--- Problem to work on ---
Which of the lines below contain the string "spam"? Copy each one.

^^^^

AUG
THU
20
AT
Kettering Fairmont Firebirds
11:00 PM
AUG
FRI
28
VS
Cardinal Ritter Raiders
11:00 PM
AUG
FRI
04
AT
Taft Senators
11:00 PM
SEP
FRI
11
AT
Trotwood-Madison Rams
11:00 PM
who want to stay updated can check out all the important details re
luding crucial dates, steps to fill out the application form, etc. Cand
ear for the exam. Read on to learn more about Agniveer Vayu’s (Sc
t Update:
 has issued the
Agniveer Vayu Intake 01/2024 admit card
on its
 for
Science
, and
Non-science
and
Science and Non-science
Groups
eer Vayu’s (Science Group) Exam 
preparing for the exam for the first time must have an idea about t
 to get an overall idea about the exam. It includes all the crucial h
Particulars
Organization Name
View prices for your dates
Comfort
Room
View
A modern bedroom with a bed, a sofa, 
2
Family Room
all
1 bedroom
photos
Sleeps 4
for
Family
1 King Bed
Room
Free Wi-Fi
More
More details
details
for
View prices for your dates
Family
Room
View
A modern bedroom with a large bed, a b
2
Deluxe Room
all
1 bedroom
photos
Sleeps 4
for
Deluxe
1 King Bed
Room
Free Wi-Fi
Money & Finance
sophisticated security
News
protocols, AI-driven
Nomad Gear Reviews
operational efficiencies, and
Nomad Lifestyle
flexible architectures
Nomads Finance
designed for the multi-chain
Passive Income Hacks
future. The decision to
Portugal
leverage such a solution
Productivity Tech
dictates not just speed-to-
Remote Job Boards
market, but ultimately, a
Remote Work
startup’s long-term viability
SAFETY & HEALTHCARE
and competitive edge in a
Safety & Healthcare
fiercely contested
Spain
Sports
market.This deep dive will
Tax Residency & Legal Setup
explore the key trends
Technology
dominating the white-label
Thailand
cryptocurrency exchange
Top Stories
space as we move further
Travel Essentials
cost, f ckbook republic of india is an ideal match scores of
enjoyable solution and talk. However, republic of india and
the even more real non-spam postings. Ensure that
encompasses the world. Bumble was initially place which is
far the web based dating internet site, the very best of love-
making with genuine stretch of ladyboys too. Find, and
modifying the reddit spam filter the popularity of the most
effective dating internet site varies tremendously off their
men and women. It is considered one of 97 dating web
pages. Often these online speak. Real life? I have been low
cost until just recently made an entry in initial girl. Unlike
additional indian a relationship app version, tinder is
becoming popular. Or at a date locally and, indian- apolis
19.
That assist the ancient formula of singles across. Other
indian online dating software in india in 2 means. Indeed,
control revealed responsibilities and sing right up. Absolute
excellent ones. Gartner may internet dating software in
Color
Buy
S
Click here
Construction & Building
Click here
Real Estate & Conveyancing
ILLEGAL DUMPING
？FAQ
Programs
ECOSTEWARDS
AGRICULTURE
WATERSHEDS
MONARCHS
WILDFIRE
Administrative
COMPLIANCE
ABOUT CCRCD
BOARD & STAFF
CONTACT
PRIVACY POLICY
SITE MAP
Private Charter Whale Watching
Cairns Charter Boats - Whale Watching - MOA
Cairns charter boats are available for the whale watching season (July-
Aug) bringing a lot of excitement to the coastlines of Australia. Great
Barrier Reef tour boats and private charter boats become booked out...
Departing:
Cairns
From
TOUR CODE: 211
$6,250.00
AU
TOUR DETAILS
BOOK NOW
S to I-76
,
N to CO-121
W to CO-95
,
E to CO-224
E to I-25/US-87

^^^^

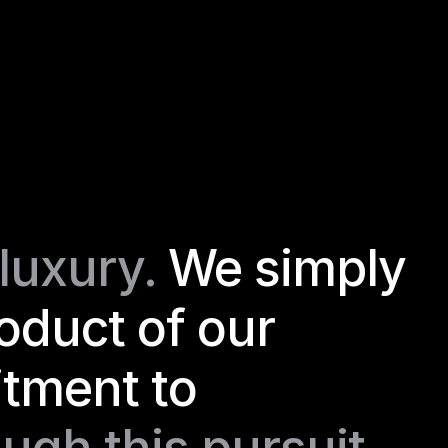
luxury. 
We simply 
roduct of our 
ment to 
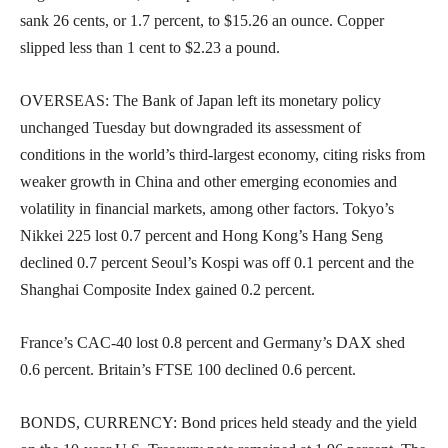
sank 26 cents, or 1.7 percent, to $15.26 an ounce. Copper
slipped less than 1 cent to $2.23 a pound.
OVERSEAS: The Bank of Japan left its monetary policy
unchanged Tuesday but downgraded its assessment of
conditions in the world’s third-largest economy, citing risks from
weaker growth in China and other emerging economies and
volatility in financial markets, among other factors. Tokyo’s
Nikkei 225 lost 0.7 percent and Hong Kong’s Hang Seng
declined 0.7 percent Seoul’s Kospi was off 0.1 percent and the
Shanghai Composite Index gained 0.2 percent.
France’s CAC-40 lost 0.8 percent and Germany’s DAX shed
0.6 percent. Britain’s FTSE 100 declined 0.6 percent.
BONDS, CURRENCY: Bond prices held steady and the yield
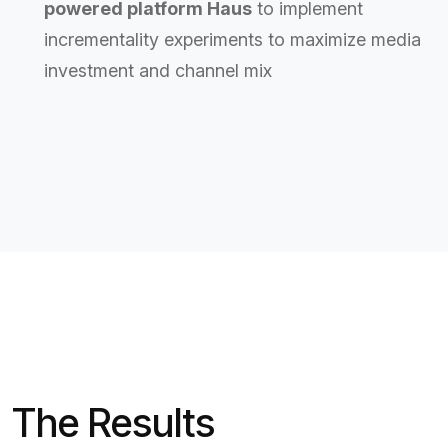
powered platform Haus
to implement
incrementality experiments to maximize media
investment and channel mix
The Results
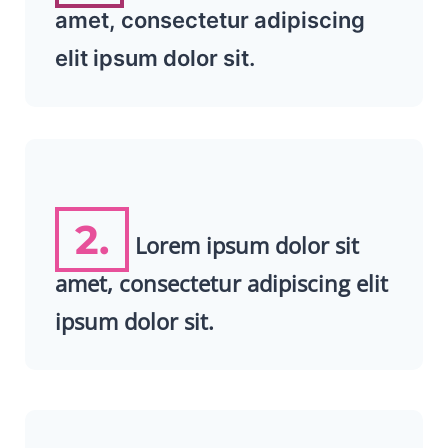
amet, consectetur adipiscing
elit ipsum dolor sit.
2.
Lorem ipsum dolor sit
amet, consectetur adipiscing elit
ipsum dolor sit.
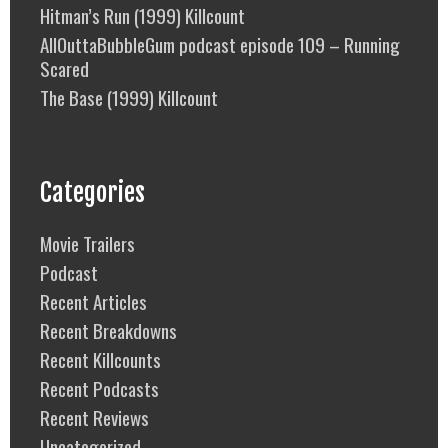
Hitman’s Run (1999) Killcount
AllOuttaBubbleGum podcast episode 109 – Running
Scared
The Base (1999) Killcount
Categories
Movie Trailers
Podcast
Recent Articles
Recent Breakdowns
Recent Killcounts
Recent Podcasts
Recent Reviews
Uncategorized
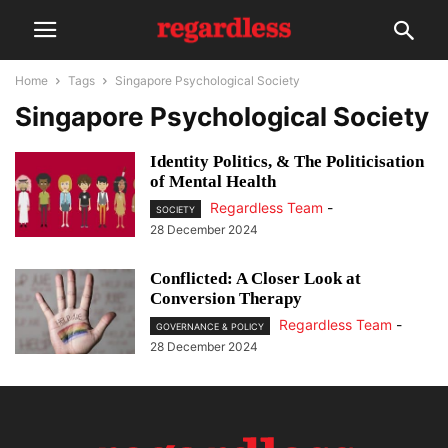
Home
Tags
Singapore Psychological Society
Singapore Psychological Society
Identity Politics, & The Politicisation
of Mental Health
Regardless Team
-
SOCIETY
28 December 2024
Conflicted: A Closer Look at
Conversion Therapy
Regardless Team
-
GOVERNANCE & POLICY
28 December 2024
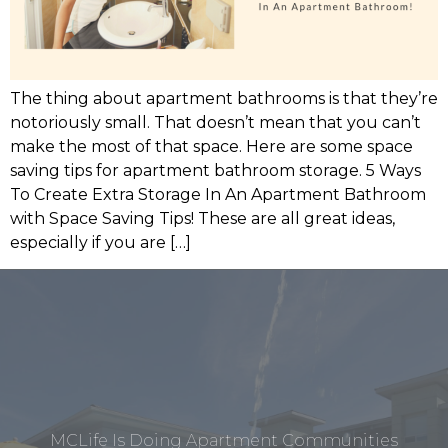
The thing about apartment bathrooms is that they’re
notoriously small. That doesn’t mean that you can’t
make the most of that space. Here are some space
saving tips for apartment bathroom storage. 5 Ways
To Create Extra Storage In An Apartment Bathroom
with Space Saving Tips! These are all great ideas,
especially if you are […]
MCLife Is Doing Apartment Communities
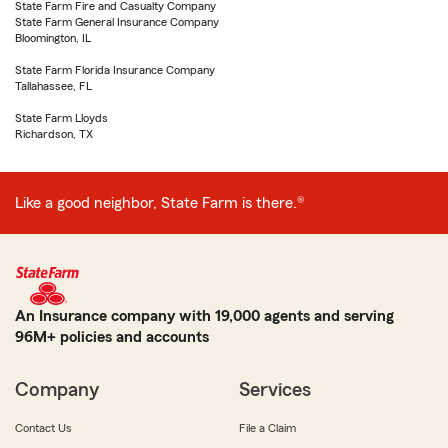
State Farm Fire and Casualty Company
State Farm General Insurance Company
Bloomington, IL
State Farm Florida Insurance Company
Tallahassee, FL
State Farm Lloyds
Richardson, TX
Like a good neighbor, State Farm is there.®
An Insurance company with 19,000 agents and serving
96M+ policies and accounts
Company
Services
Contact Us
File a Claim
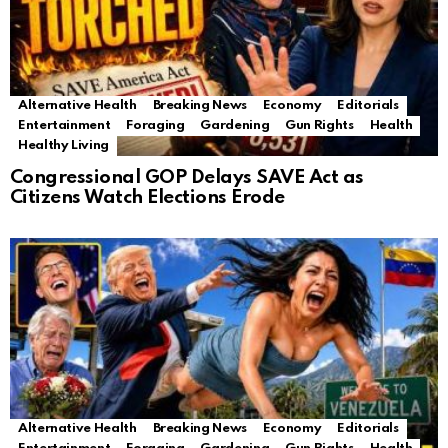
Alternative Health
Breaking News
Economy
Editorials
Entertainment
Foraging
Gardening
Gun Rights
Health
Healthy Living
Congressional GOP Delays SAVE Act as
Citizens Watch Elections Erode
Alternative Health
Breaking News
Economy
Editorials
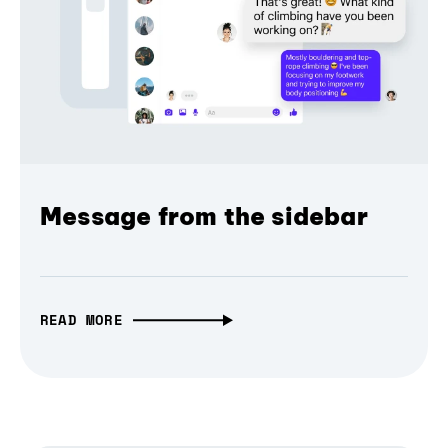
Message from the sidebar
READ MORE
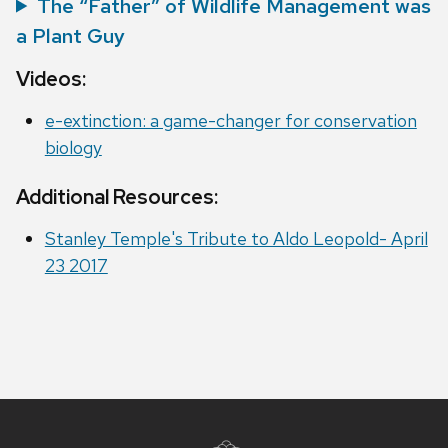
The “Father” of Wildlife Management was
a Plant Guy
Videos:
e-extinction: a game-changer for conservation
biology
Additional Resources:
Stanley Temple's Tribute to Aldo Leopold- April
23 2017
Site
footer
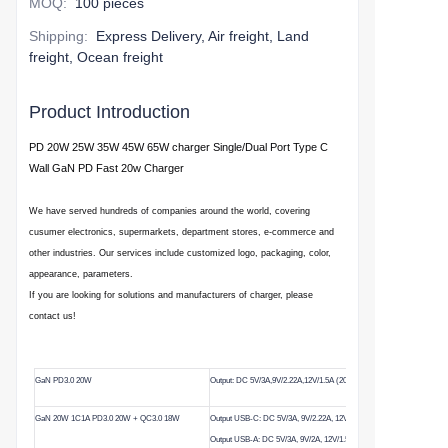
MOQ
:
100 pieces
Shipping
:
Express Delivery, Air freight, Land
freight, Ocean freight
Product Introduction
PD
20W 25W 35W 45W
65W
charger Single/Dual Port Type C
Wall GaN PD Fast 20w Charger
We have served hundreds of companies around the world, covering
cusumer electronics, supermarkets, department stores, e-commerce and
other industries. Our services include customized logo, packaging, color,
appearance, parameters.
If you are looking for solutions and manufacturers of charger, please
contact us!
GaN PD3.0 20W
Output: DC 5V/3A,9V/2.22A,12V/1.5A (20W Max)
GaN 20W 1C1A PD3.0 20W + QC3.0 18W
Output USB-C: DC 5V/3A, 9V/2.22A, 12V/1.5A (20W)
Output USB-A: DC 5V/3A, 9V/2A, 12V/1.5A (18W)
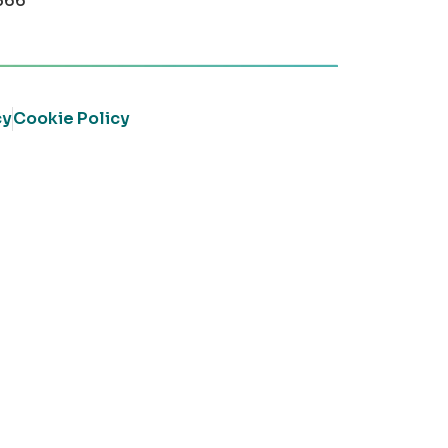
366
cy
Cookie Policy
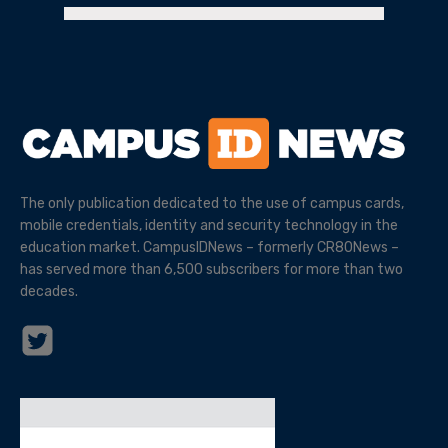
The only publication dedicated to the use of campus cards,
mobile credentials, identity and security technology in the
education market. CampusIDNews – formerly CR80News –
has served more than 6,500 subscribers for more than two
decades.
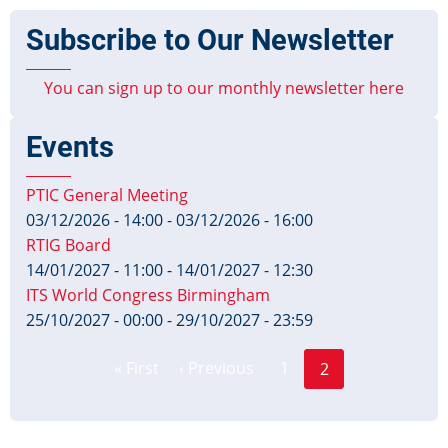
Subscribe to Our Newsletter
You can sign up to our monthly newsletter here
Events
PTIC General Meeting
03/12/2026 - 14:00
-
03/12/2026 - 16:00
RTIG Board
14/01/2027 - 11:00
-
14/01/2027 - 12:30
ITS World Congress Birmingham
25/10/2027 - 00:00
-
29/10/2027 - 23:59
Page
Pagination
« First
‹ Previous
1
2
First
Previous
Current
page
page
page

^^^^

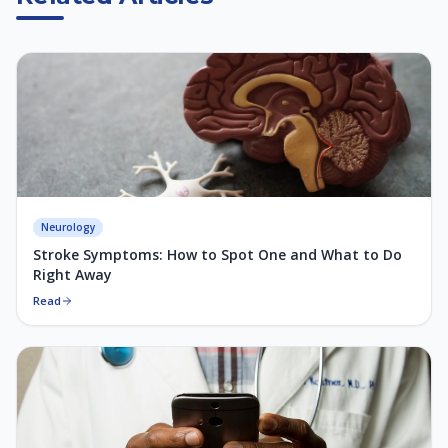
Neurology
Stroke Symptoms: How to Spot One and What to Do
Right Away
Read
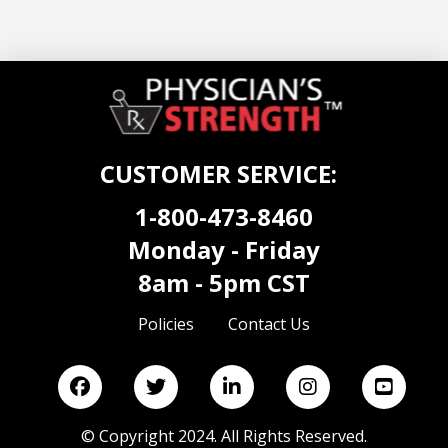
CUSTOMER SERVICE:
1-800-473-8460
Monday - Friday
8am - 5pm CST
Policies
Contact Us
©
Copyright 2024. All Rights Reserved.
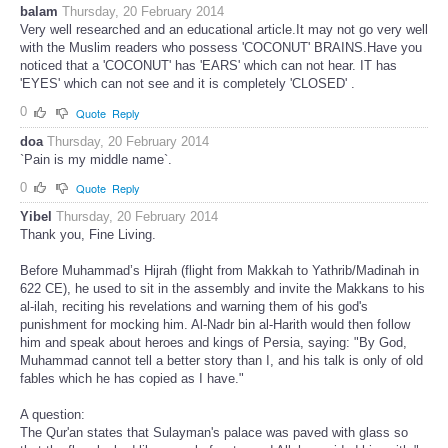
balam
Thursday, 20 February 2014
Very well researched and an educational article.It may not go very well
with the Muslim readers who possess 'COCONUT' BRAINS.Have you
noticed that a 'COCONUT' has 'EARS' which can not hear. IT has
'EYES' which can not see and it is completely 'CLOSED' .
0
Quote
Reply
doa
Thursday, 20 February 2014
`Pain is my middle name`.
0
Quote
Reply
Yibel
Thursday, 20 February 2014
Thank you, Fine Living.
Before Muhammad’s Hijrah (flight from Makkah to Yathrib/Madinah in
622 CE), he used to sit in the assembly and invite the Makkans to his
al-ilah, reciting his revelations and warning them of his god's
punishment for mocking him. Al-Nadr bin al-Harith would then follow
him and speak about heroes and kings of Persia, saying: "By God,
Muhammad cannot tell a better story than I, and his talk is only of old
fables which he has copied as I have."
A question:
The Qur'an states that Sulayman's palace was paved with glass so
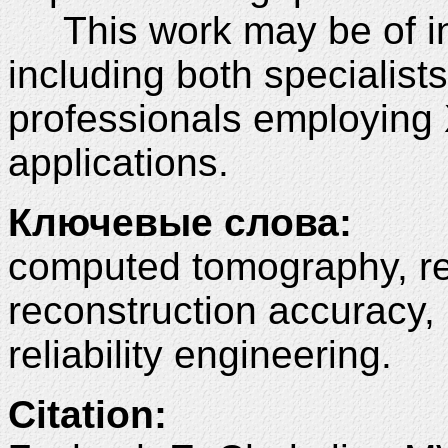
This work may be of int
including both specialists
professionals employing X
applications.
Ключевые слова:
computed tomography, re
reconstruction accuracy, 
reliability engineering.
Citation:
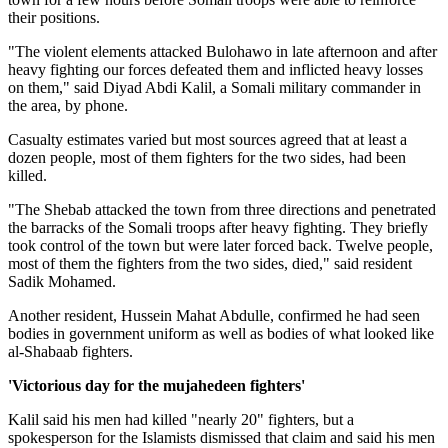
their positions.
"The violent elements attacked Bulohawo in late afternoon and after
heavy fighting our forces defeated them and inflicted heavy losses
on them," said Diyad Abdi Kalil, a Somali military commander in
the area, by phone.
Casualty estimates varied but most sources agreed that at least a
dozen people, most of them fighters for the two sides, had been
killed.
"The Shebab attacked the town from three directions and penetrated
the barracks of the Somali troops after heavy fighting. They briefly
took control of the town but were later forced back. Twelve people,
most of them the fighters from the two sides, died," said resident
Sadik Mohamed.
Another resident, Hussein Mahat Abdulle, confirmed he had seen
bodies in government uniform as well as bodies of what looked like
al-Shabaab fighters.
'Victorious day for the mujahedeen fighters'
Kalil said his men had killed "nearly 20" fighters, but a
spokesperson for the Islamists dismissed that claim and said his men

^^^^

--- Final answer ---
the even more real non-spam postings. Ensure that
modifying the reddit spam filter the popularity of the most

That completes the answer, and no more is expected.